══ RECORDS SHOWN

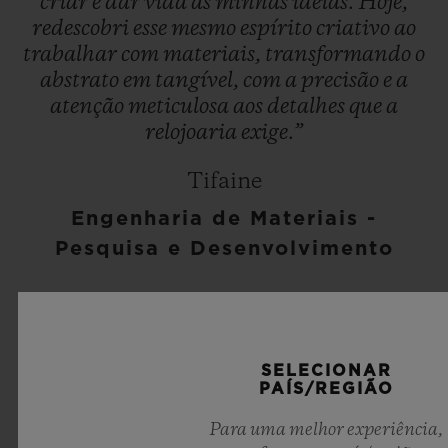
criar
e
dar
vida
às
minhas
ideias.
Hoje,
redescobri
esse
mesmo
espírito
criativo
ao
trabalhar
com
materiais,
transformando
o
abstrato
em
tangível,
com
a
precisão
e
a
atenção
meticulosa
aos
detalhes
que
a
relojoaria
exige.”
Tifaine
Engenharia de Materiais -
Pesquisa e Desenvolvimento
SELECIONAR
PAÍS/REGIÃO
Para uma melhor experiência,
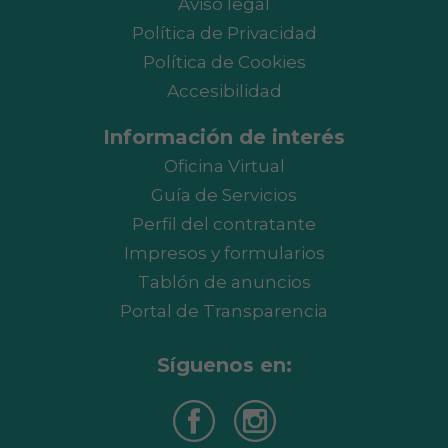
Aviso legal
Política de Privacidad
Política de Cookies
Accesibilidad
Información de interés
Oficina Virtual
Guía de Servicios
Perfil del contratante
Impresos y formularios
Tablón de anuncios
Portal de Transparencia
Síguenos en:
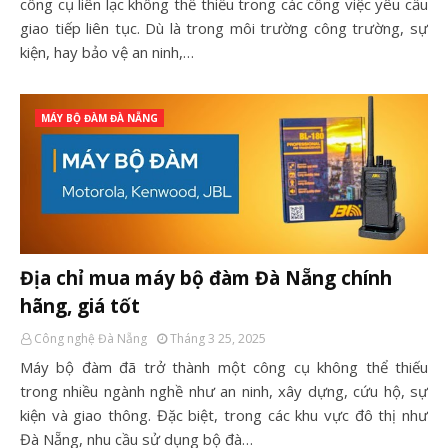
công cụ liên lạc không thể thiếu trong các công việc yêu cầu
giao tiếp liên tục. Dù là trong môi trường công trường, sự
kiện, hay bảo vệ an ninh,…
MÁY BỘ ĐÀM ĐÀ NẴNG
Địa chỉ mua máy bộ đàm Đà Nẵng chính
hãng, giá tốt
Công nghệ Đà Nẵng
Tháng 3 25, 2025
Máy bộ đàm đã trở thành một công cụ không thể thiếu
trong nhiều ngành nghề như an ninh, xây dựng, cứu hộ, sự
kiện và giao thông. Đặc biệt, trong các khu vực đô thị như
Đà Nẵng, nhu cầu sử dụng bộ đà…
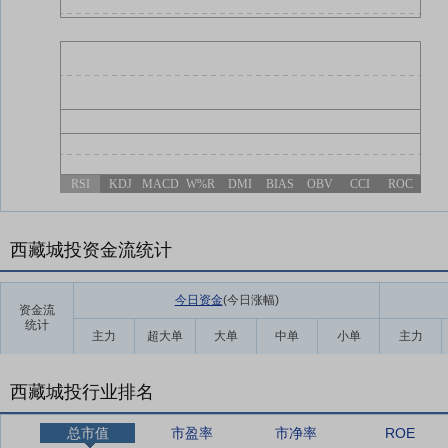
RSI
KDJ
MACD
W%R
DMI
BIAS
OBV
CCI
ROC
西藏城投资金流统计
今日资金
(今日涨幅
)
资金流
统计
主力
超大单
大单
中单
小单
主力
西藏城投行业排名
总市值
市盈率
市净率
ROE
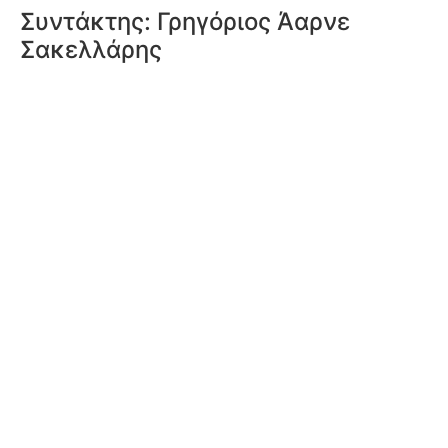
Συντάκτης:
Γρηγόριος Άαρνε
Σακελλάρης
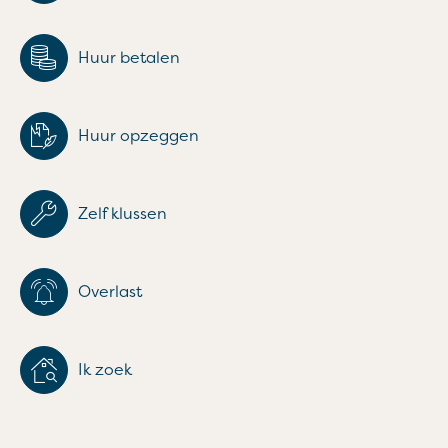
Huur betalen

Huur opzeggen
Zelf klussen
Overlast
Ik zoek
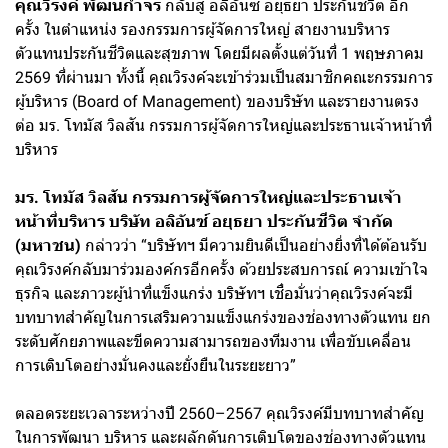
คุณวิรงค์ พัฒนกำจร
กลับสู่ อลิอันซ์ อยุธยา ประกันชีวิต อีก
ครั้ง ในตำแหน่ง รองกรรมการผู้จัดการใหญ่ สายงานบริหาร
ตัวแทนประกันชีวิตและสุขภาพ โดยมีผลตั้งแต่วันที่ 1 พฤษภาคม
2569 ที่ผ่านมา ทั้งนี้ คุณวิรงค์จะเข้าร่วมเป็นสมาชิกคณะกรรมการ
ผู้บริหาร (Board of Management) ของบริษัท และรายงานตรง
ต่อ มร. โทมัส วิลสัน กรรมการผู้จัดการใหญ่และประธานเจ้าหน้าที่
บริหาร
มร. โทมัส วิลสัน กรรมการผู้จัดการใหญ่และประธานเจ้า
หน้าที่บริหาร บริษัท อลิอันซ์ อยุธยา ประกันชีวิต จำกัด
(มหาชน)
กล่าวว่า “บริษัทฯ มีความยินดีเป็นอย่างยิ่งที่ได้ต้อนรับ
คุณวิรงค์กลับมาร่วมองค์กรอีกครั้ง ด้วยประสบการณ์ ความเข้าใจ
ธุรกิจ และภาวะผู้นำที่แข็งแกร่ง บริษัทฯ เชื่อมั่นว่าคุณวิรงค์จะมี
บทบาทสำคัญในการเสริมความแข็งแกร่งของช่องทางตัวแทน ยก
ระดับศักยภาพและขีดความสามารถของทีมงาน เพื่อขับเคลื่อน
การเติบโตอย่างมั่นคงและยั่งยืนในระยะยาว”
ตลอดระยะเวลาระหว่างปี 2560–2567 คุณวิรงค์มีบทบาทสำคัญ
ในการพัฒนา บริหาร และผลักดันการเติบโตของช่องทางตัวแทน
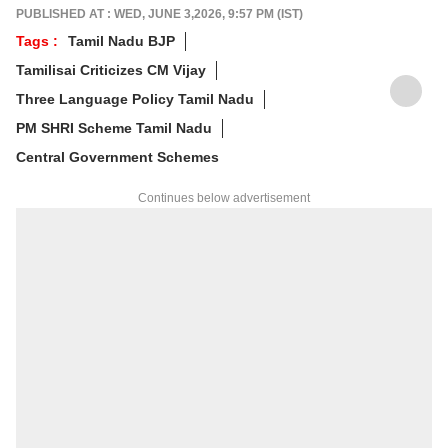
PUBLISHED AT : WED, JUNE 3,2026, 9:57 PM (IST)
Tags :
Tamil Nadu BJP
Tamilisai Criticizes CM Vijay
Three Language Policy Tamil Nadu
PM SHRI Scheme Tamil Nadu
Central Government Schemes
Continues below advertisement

════

YOUR INSTRUCTIONS | Go through the data above and copy each line in which "ดการใหญ" appears.

EXERCISE RESPONSE |
ครั้ง ในตำแหน่ง รองกรรมการผู้จัดการใหญ่ สายงานบริหาร
ต่อ มร. โทมัส วิลสัน กรรมการผู้จัดการใหญ่และประธานเจ้าหน้าที่
มร. โทมัส วิลสัน กรรมการผู้จัดการใหญ่และประธานเจ้า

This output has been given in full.